Esses novos trabalhadores foram convencidos pelo canto da sereia do governo de que teriam crédito para consumir eletrodomésticos e outros produtos diversos. Terminaram por fim a aumentar o rol dos nomes que compõem o Serviço de Proteção ao Crédito e o Serasa já que a maioria não teve como saldar as dívidas contraídas, ou ao menos comprometeram o orçamento familiar para seguir saldando-as. A proposta petista de aquecer a economia através do crédito ao consumo e isenção fiscal aos empresários teve como principal resultado o endividamento daqueles chamados de “nova classe média”.
Assim, os rolezinhos são, em primeira instância, uma demonstração de que os setores menos favorecidos de nossa sociedade estão alijados da possibilidade de exercer o seu consumismo num mundo que prega o consumo, e sobrevive dele. Não é coincidência que essas manifestações tiveram origem em regiões do interior paulista e seus componentes fossem essencialmente pretos e pobres.
   Por fim, cabe refletir sobre a aversão a esses movimentos advindas dos veículos de comunicação e de grande parcela da nossa sociedade. Alguns chegam a afirmar que Shopping não é lugar para manifestação. Aqui é inegável a presença do pensamento da verdadeira classe média, tendo em vista que os setores burgueses pouco se importam com os roles pois fazem suas compras em Paris.

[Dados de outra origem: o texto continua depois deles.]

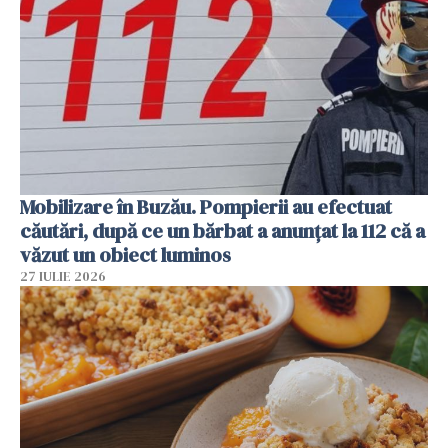
Mobilizare în Buzău. Pompierii au efectuat
căutări, după ce un bărbat a anunțat la 112 că a
văzut un obiect luminos
27 IULIE 2026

   Cabe então à classe média – que almeja atingir algum dia o patamar da burguesia e que, por isso, recusa se aproximar das classes sociais menos favorecidas – a crítica a essas recentes manifestações da nossa juventude. Os Shoppings Centers são muitas vezes o seu lugar de refúgio, seja para fugir do calor, para um papo tranquilo bebericando um cafezinho na Koppenhagen e, claro, para consumir, buscando dessa maneira diminuir a depressão. Um refúgio que a afasta do perigo – e do odor – dos setores menos abastados. Nesse prisma é natural que acreditem que Shopping não é lugar de manifestação.

“... eu vou no bloco dessa mocidade
que não tá na saudade e constrói
a manhã desejada...”.

* este artigo foi redigido em meados de janeiro, quando o fenômeno juvenil que ficou conhecido como "rolezinho", protagonizado por jovens da periferia, se espalhou de São Paulo para o restante do país; atingindo outras cidades como Rio de Janeiro, Niterói e São Gonçalo. (N. A.)